The whole fish are gutted and filleted, then placed in stainless-steel tanks - each of which holds 600 pounds of fish - for curing in a mixture of salt, sugar and water. The fish will remain in the brine for 8 to 18 hours, then are rinsed, placed on racks and smoked in ovens. Acme uses a mix of apple- and cherry-wood chips to smoke the fish.
"The kippered salmon, whitefish, chubs and sable, all the fish except for the Nova, are hot-smoked for about 6 hours in ovens that reach 160 degrees. The Nova, or smoked salmon, is cold-smoked, which means it's dried rather than cooked in an oven that gets no hotter than 70 to 75 degrees," explains Emily Caslow.
Lox, by the way, is never smoked. It's just cured in a brine of salt, sugar and water.
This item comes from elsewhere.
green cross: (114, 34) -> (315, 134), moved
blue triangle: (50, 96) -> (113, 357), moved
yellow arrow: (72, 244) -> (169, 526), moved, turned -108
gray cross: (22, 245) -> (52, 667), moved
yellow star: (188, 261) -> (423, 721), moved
Once the fish have been smoked, some of them go to the "salad room," where they're ground and mixed with mayonnaise. Then the whitefish salad and baked salmon salad are packed for shipment to delis and supermarkets. It's here, too, that 5-pound containers of plain ground smoked salmon (no mayo) are packed, destined for delis and supermarkets that offer their own "homemade" lox and cream cheese. "Yes, lox and cream cheese is made with Nova, not [salty-flavored] lox," Emily says. It's just one of many nomenclature inconsistencies that exist in this industry.
Most of the smoked fish winds up in the slicing room, where the sides of salmon are trimmed and fed through one of four slicing machines, cut on an angle, weighed and sealed in packages. Gary Brownstein, production manager of the sliced salmon department, says, "We try to get a 3/4 -ounce slice for the regular smoked fish, but with fish that is dry-cured, we cut it thinner, because it tastes better that way."
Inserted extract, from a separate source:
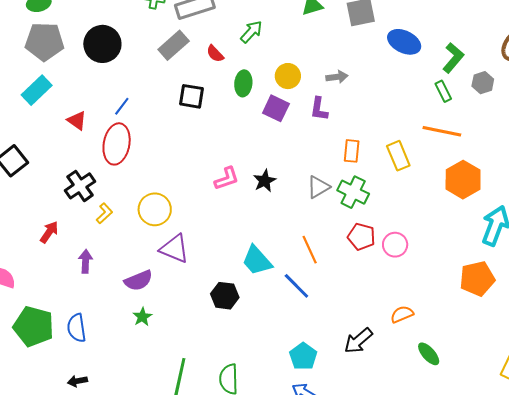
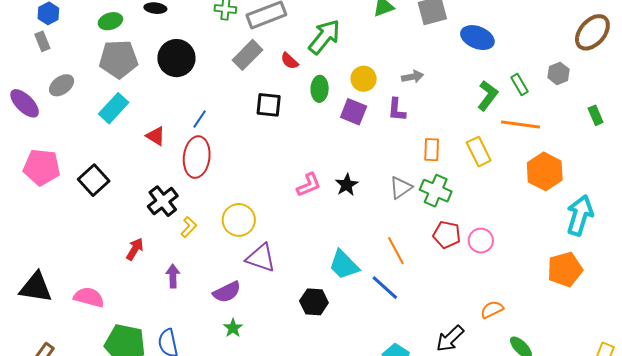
green arrow: (251, 32) -> (324, 37), size x1.5
green L-shape: (453, 58) -> (488, 96), moved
The machines, manned by employees who wear smocks, plastic hats and rubber gloves, cut two 2 1/2 -pound salmon fillets at a time into about 60 slices each. "The machines turn out 160 slices a minute and they are going 10 hours a day," says Brownstein.
Additional machines at the rear of the noisy room vacuum-seal the sliced fish, and the packages are then taken to the packing room, where cartons are filled to meet specific orders. In the wee hours of the morning, Rubin Caslow will make sure that the cartons - and drivers - head out safely to bring that smoked fish to a store near you.
Although you can go to your local supermarket or deli to pick up some smoked fish, you can also go directly to Acme once a week and get it there. "Fish Fridays" find not only local residents, but people traveling from Manhattan and Long Island, to the smokehouse at 30 Gem St.
Every Friday, from 8 a.m. to 1 p.m., packages of smoked salmon, chubs, trout, tuna, sable and whitefish, as well as salmon spread, chunky whitefish salad and herring and cream sauce, are sold at cost, cash only. "The fish is only 4 hours out of the oven. You can't get it any fresher," Emily Caslow says.
Both 4-ounce packages of sliced fish and larger, unsliced slabs of smoked salmon are available. Unopened packages can be frozen for up to 8 weeks, says Caslow.